## [Required work]
Set down the entries again word for word, without any of the images.

Saved data entries:
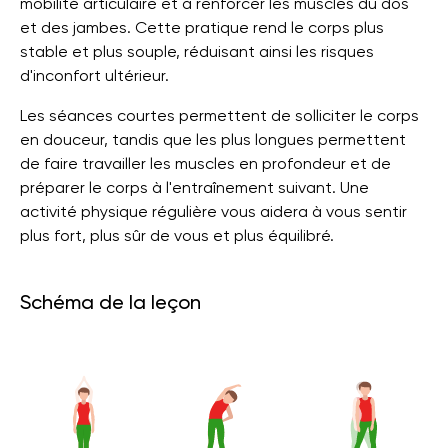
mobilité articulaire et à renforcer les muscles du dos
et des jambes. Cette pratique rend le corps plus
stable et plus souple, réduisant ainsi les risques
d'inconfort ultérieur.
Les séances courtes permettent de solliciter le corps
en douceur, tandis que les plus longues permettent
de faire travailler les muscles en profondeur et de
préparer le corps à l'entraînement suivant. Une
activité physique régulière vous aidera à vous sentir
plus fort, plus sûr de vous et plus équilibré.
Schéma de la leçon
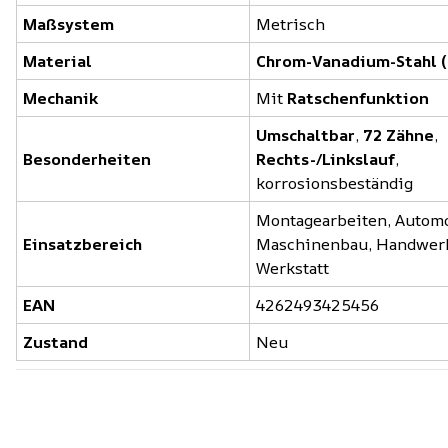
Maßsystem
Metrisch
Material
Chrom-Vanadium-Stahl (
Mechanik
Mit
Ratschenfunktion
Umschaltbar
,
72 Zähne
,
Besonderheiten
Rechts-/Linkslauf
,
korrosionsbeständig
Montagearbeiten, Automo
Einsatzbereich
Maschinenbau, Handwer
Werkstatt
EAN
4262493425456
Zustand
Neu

## [Response to this task]
mobilité articulaire et à renforcer les muscles du dos
et des jambes. Cette pratique rend le corps plus
stable et plus souple, réduisant ainsi les risques
d'inconfort ultérieur.
Les séances courtes permettent de solliciter le corps
en douceur, tandis que les plus longues permettent
de faire travailler les muscles en profondeur et de
préparer le corps à l'entraînement suivant. Une
activité physique régulière vous aidera à vous sentir
plus fort, plus sûr de vous et plus équilibré.
Schéma de la leçon
Maßsystem
Metrisch
Material
Chrom-Vanadium-Stahl (
Mechanik
Mit
Ratschenfunktion
Umschaltbar
,
72 Zähne
,
Besonderheiten
Rechts-/Linkslauf
,
korrosionsbeständig
Montagearbeiten, Automo
Einsatzbereich
Maschinenbau, Handwer
Werkstatt
EAN
4262493425456
Zustand
Neu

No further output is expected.